We first see Eunice Evers (Lorey Hayes) in 1972 giving evidence to the US Senate: the play shuttles between the chronological re-enactment of her career and her witness-stand commentary. It all begins so positively. Miss Evers arrives in Macon County, Alabama, to assist in a new government- funded health programme, part of which involves testing and treating the local men for "bad blood" or syphilis. Attractive, good-humoured, intimate with the culture, she's a superb intermediary between the white doctor and the understandably suspicious blacks who love her, and even name their gillee-dancing team "Miss Evers' Boys" after her.

But then the money dries up and the white doctor persuades his black counterpart and Miss Evers that the best way of being first in line for the next funds is by keeping Washington interested in disease. Specifically, by instigating a study that, in using living subjects, will surpass the Oslo Project that catalogued untreated syphilis in bodily remains.

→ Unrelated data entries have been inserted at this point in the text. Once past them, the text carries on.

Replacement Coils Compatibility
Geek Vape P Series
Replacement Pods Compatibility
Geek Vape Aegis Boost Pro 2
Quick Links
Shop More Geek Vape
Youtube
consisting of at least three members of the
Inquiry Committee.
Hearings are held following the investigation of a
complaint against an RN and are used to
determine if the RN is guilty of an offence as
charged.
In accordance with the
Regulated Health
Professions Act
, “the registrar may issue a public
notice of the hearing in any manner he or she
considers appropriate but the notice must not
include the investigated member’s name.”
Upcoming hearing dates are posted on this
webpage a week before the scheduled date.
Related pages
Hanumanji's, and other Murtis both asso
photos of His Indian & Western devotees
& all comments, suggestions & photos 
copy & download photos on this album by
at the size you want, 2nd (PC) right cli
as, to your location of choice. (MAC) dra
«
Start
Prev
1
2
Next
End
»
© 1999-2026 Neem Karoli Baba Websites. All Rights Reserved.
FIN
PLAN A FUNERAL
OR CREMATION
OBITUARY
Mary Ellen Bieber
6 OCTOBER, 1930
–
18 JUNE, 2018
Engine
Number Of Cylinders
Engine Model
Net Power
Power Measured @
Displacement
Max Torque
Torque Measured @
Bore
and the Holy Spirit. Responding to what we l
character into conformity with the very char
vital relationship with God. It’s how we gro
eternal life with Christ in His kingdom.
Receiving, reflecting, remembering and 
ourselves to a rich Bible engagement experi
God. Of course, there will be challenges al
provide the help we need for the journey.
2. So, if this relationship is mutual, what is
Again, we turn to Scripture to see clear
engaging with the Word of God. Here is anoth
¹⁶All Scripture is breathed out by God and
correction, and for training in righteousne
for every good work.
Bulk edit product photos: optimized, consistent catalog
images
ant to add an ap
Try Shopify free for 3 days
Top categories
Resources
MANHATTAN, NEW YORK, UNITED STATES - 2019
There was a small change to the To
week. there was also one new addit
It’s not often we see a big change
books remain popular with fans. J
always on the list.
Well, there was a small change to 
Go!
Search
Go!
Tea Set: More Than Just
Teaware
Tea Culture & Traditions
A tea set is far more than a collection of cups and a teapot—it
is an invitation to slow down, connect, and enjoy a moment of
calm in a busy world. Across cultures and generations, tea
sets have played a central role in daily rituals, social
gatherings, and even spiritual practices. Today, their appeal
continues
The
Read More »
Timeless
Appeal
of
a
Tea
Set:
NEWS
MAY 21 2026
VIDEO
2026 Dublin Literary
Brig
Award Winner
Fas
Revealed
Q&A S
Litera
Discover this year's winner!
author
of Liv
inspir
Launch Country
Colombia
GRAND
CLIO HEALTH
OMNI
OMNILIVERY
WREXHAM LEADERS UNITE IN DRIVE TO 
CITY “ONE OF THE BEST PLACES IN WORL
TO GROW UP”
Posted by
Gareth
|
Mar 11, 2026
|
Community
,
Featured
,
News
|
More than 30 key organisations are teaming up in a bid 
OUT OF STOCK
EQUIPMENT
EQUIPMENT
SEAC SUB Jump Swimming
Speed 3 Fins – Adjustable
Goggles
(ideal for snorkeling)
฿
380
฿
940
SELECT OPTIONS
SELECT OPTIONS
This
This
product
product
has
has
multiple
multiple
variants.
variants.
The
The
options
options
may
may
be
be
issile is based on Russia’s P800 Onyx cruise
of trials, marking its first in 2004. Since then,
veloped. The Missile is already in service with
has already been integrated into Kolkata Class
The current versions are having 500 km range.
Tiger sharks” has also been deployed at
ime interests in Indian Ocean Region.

The consent of the men is never sought and they are tricked right down the line, getting told that the excruciating spinal taps they are given for research purposes are healing "back shots".

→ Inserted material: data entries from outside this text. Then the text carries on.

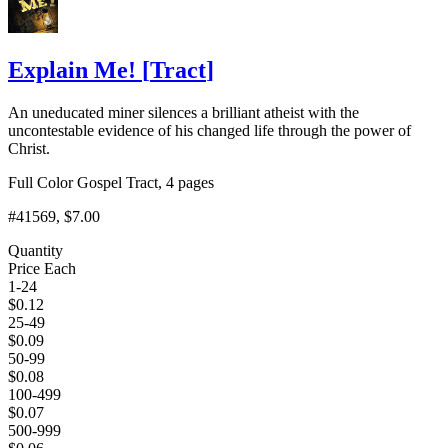
Explain Me!
[
Tract
]
An uneducated miner silences a brilliant atheist with the
uncontestable evidence of his changed life through the power of
Christ.
Full Color Gospel Tract, 4 pages
#41569
, $7.00
Quantity
Price Each
1-24
$
0.12
25-49
$
0.09
50-99
$
0.08
100-499
$
0.07
500-999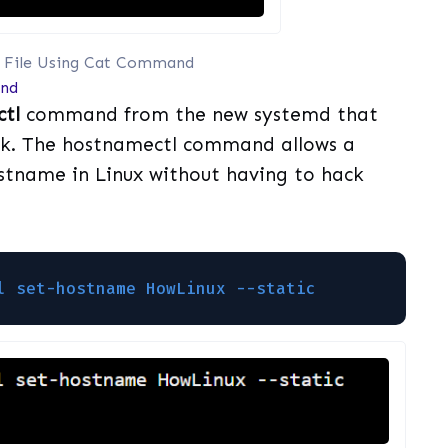
 File Using Cat Command
nd
tl
command from the new systemd that
ack. The hostnamectl command allows a
stname in Linux without having to hack
l set-hostname HowLinux --static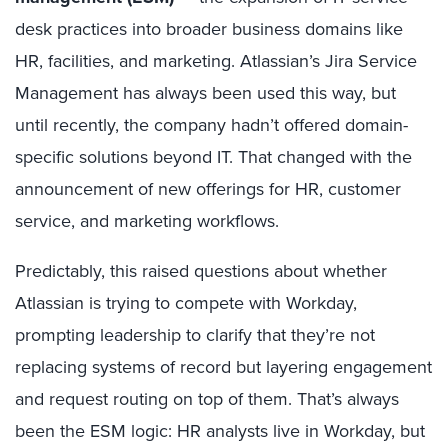
desk practices into broader business domains like
HR, facilities, and marketing. Atlassian’s Jira Service
Management has always been used this way, but
until recently, the company hadn’t offered domain-
specific solutions beyond IT. That changed with the
announcement of new offerings for HR, customer
service, and marketing workflows.
Predictably, this raised questions about whether
Atlassian is trying to compete with Workday,
prompting leadership to clarify that they’re not
replacing systems of record but layering engagement
and request routing on top of them. That’s always
been the ESM logic: HR analysts live in Workday, but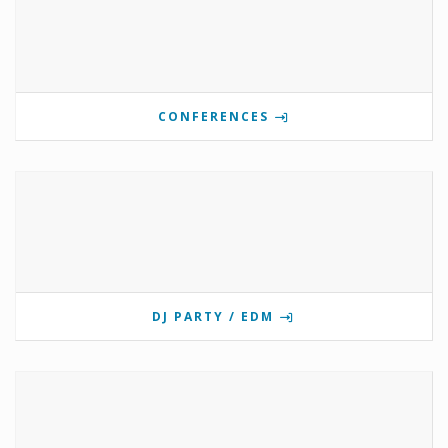
CONFERENCES
DJ PARTY / EDM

You sit watching Martin L Platt's beautifully acted production in an agony of frustration because at each stage where the Tuskegee Project might have been brought to a halt, the white doctor artfully plays on the fears and hopes of his colleagues. 1946, for example, sees the crucial advent of penicillin which, in curing white and black equally, gets rid of the racial slur around syphilis more decisively than the Project, in one of its aims, could ever do.

The play is admirable in the way that it pulls you into the nurse's dilemma while not relaxing its stringency about her well meaning, yet not blameless role. There's a wonderful scene towards the end when Tab Baker's excellent Willie Johnson, the eager little gillee-dancer whose "body was his freedom", limps in stiffly with a stick to confront the doctors and nurses in 1972. "Watch," he brusquely orders them, and he plays a record that he used to leap about to all those years ago. His immobility, but for his head nodding out the rhythm, is a rebuke of piercing eloquence.